Proof of the Sprague-Grundy theorem:
For clarity, we’ll prove it in the case where the game is “short”, so that there a finitely many reachable positions in a given game. Since Simple games are non-loopy, a given starting position ends up at a position with no available moves after at most some fixed number of moves. Therefore, by the lemma (or perhaps by definition), we can just think of a Simple game as a list of reachable positions, each of which is a list of reachable positions, etc. with empty lists (or [0]’s, since all P-positions are equivalent) at the bottom (you can think of this as a tree if you like). This permits some form of induction (structural induction on trees, regular induction on the maximum number of moves until the game ends, whatever you like).

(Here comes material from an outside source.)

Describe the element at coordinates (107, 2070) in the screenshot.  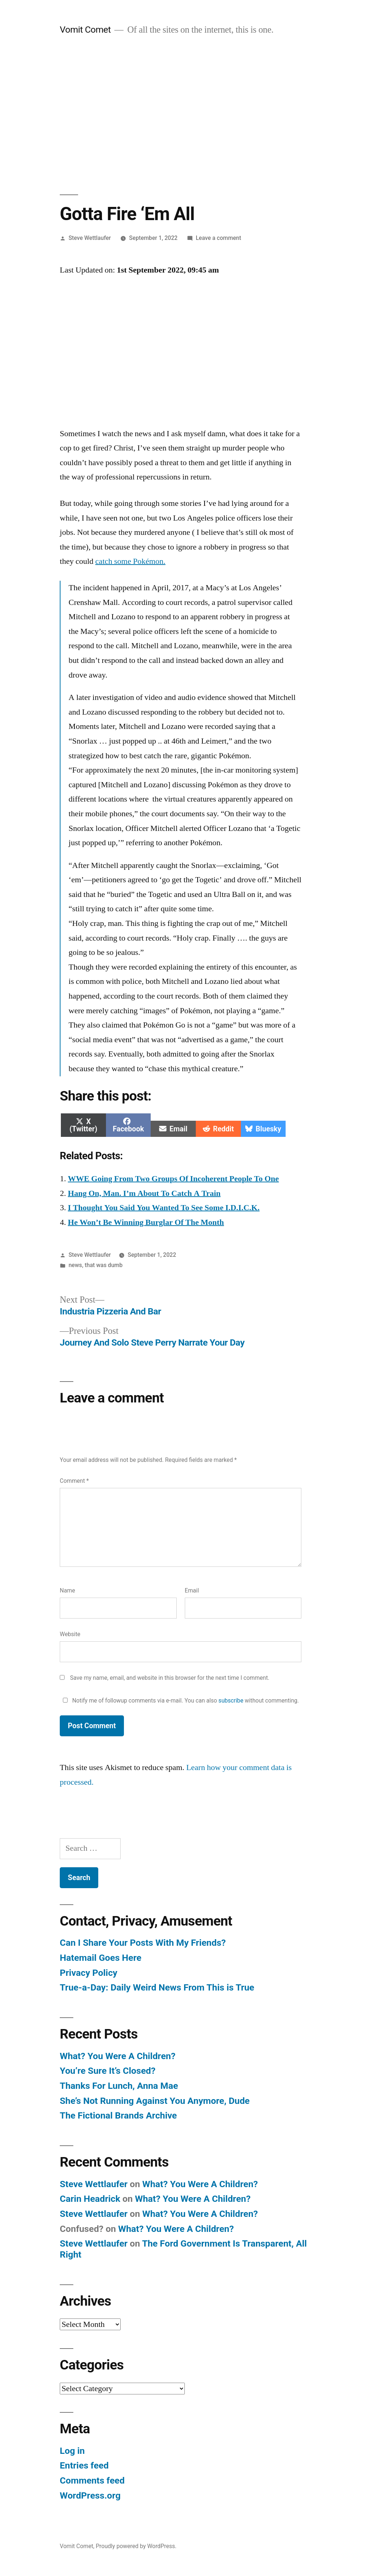 I see `You’re Sure It’s Closed?` at that location. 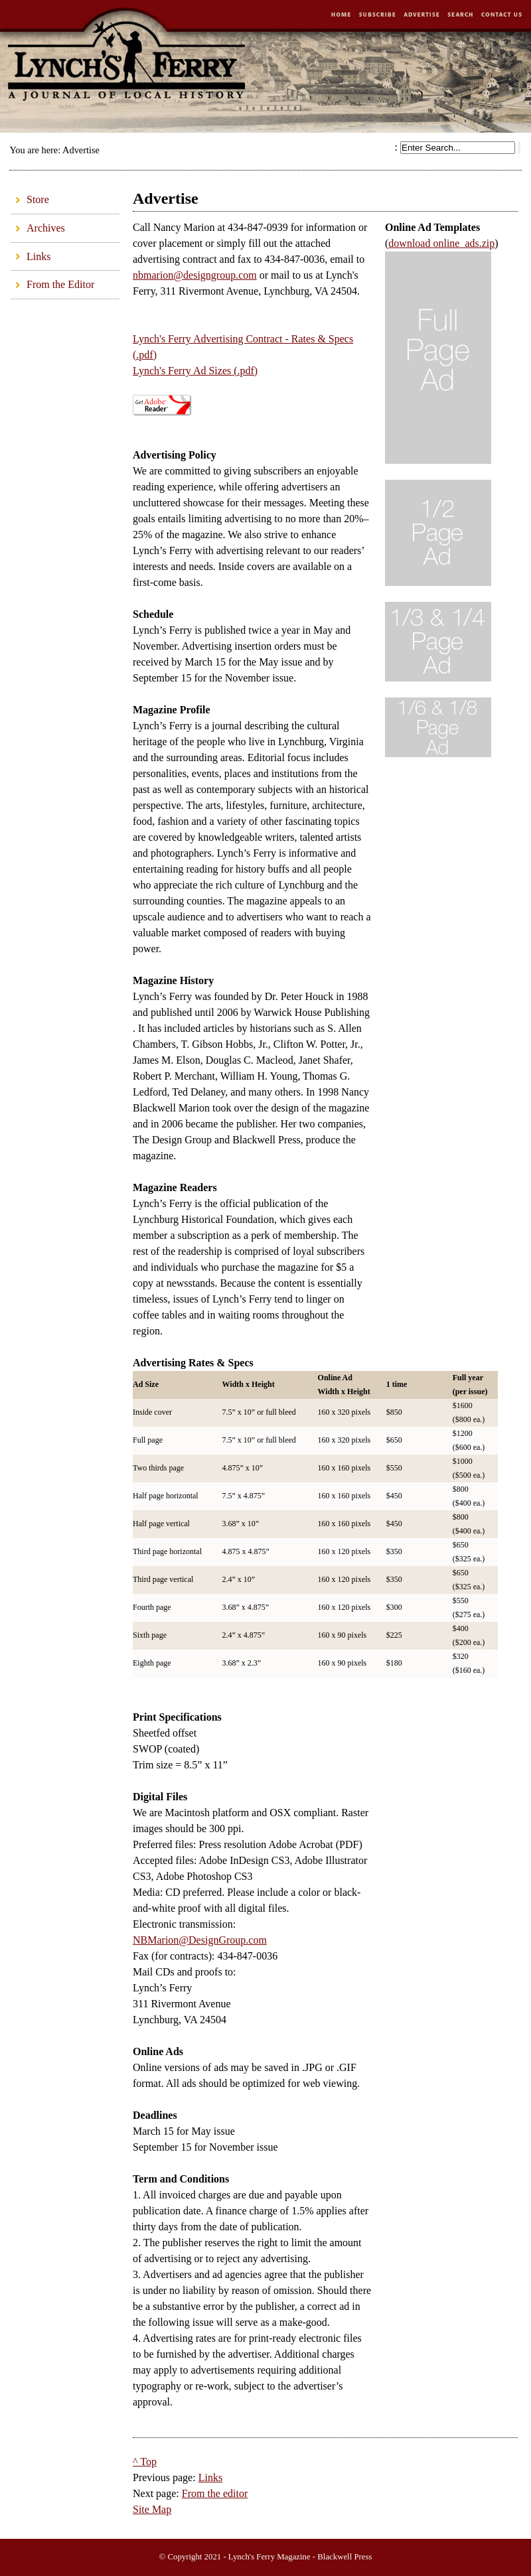  I want to click on Lynch's Ferry Ad Sizes (.pdf), so click(195, 370).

Base case: If there are no available moves, it’s a P-position, which is equivalent to [0].

Induction step:
Suppose that every available move in G is equivalent to a single pile of Nim. By our lemma, G is equivalent to a game H in which the moves are to [n1],[n2],…. We will show that such a game is equivalent to [m]=[mex(n1,n2,…)] where mex means “the minimal excluded number: the least nonnegative integer that’s not one of the ni“.

To do this, we need to play H⊕[m]. If you move to [ni] in H where ni<m, then I can move to [ni] in [m] and leave you with the P-position [ni]⊕[ni]. If you move to [n] in [m], then since m is the least excluded number, n=ni for some i, and I can still move to [ni]⊕[ni]. Finally, if you move to [ni] in H where ni>m (remember it can’t be equal to m since m was excluded), then I can just move to [m]⊕[m] since [m] is a smaller pile than [ni]. Since I can always hand you a P-position no matter what you do, H⊕[m] must be a P-position, and H=[m], as desired (since G=H). ✓

For those who happen to know about the ordinals, this proof works exactly the same way for Simple games that are not “short”, but then we’d need Nim “piles” for every ordinal.